L’entreprise a trouvé une nouvelle vocation à l’usine arrêtée depuis juin dernier. La pâte sera produite à La Baie, puis affinée à la Fromagerie Lemaire.

Le Groupe Boivin prévoit produire trois nouveaux fromages fins à pâte ferme. La capacité d’affinage de ces nouvelles installations sera autour de 25 000 kilos. La première livraison est attendue au printemps 2018.

Fromage en grains

En plus de s’attaquer au marché des fromages fins, le Groupe Boivin mise sur l’augmentation des ventes de fromage en grains pour assurer sa croissance.

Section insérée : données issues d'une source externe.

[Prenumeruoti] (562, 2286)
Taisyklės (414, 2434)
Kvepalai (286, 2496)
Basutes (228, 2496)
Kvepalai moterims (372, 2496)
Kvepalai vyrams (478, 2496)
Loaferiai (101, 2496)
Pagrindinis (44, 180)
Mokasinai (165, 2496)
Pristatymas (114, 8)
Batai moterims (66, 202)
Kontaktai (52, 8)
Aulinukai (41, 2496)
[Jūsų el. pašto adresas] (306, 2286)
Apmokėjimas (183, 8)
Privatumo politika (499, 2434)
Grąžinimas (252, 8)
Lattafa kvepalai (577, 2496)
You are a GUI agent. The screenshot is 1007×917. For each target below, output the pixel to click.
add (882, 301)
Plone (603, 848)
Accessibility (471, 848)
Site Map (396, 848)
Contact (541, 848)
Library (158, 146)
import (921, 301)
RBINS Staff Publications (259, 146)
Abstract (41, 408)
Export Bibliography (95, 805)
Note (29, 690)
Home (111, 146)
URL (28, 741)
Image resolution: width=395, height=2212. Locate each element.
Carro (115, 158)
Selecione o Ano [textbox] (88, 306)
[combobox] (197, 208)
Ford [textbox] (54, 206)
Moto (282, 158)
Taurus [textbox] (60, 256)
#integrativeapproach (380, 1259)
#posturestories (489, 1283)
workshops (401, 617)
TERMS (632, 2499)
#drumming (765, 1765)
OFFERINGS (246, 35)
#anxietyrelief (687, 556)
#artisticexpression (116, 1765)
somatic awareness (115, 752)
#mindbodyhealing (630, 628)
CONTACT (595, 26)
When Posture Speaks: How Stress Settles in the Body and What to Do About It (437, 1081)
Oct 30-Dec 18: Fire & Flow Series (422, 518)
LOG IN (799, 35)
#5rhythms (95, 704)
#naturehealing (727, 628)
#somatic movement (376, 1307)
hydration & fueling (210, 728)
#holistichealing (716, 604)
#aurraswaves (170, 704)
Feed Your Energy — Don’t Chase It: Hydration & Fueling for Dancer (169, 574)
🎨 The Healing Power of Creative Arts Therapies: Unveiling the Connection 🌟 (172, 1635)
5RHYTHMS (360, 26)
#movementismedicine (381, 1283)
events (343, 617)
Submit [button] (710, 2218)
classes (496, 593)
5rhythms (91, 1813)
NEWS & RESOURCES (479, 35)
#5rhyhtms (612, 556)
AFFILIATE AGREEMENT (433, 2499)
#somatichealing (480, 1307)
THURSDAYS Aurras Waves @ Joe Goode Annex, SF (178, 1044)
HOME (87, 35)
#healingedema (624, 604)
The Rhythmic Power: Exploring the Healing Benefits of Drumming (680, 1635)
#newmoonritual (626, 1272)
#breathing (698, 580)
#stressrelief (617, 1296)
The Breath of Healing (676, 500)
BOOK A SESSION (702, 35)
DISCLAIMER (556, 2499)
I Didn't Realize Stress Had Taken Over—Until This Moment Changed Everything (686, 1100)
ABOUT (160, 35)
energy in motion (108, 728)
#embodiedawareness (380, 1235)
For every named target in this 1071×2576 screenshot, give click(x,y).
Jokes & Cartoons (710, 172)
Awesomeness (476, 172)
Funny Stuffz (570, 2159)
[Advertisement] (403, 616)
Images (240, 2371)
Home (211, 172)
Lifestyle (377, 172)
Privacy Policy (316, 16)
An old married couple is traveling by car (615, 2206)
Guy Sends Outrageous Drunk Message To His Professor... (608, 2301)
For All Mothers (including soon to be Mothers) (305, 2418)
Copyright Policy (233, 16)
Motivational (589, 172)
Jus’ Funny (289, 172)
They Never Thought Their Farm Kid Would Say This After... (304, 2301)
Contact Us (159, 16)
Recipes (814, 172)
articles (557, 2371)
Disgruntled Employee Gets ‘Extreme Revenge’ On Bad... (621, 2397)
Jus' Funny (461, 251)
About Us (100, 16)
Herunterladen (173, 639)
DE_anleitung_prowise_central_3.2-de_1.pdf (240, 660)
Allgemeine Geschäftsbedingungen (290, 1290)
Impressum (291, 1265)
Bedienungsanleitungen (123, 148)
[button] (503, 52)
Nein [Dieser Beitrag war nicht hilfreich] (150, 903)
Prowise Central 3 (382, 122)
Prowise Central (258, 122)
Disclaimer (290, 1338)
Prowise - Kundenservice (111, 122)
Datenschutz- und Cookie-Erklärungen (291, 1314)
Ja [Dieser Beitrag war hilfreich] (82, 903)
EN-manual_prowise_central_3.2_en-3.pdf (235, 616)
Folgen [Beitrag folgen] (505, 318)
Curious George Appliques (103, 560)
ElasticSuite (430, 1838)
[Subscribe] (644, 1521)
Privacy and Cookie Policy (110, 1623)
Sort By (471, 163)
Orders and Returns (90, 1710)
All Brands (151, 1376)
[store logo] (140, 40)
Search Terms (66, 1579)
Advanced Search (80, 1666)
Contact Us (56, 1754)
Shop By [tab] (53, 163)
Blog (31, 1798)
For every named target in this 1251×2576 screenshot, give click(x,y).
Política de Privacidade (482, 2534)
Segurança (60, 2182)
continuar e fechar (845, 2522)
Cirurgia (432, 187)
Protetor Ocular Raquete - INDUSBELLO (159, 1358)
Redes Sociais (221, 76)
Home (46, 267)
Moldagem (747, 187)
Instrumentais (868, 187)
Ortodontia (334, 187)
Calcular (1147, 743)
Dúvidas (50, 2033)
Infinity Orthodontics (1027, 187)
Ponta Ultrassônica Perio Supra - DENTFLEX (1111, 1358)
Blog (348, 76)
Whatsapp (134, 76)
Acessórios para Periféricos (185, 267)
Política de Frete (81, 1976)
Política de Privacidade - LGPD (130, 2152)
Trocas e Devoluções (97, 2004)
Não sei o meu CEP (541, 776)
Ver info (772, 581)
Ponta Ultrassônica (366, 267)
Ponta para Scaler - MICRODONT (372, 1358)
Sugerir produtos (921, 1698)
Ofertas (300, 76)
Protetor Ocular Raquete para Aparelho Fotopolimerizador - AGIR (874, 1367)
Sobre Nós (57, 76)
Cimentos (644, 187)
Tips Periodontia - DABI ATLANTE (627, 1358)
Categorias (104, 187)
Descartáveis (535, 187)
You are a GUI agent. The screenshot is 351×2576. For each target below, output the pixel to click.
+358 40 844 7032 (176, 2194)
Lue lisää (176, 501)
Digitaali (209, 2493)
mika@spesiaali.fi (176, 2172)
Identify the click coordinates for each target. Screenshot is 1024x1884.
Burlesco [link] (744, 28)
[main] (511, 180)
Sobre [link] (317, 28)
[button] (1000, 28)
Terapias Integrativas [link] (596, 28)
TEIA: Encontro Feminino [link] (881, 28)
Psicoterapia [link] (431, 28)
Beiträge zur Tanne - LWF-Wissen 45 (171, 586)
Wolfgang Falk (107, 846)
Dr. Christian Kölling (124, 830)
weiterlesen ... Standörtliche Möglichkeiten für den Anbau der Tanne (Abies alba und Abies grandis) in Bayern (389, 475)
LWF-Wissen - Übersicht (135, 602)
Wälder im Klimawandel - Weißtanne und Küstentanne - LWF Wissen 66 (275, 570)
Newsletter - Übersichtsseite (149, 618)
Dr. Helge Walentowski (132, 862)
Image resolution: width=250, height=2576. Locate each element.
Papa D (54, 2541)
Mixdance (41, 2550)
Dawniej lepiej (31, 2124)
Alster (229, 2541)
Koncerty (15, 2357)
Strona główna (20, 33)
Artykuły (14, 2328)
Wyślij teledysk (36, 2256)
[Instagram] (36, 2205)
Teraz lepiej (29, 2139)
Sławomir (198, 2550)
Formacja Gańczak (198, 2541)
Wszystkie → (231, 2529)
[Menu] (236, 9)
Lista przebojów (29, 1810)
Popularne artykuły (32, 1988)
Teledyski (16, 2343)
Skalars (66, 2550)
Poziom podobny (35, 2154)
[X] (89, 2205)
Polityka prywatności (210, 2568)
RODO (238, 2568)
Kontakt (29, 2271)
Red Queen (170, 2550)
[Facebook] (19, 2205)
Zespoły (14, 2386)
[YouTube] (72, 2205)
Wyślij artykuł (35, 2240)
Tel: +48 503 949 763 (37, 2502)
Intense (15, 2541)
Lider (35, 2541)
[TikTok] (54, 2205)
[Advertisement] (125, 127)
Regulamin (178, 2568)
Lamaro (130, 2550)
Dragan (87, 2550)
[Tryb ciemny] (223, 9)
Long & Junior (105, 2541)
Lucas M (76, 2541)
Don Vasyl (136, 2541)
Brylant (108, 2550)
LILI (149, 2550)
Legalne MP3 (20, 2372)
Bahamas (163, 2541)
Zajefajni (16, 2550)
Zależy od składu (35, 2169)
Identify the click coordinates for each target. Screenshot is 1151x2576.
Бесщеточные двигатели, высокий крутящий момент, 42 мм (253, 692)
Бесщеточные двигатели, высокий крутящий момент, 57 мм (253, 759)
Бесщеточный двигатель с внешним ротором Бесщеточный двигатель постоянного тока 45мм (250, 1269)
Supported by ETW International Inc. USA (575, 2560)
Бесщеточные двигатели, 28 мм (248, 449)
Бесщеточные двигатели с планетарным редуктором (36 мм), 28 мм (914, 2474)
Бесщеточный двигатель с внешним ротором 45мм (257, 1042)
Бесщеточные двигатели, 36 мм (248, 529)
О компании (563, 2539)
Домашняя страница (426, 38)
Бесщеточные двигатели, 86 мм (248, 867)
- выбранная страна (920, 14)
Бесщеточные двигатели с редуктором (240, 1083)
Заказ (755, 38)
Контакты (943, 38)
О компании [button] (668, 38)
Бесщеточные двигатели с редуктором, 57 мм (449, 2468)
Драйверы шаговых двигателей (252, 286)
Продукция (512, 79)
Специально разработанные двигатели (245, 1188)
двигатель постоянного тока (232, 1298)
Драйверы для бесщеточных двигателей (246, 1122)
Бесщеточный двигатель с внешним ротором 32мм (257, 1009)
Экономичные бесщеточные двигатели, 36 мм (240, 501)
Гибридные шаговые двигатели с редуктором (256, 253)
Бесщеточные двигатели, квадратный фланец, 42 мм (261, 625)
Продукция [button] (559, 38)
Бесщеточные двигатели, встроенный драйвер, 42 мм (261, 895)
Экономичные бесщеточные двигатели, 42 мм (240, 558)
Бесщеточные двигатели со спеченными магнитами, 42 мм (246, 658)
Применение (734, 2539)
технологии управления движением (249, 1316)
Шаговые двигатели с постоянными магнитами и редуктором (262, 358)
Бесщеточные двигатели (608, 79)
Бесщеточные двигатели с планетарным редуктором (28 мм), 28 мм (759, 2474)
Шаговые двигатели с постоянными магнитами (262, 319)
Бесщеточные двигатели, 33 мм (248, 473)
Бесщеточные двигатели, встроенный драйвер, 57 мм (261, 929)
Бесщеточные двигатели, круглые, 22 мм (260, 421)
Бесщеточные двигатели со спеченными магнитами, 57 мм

«On pense que la poutine va s’américaniser. On commence à sentir la tendance. À Toronto, il y a des poutineries qui ouvrent leurs portes. McDonald’s offre de la poutine partout au Canada. Je pense que la poutine, c’est la prochaine vogue alimentaire au même titre que la pizza avant les années 1960», a exprimé Luc Boivin, directeur général du Groupe Boivin.

«Maintenant qu’il y a des chaînes qui se spécialisent là-dedans, la poutine est en train d’éclore. On commence à avoir des demandes aux États-Unis et dans les Caraïbes de la part de clients qui veulent du fromage en grains pour les touristes sur la plage. Tout le monde fait des frites. La poutine, ça prend juste de la sauce et du fromage.»

Beaucoup de compétition

L’Accord économique et commercial global entre le Canada et l’Union européenne est récemment entré en vigueur. D’ici la fin de l’année, 750 000 kilos de fromages européens feront leur entrée au pays.

«Les épiceries n’agrandiront pas. Donc, il va falloir se battre pour se partager la même place sur les tablettes. Ça fait beaucoup de compétition dans le marché et il n’y aura pas plus de consommateurs», a ajouté M. Boivin.

L’impact auprès des fromageries québécoises se fera davantage sentir à partir de 2018, alors que les quotas seront beaucoup plus importants en provenance d’Europe.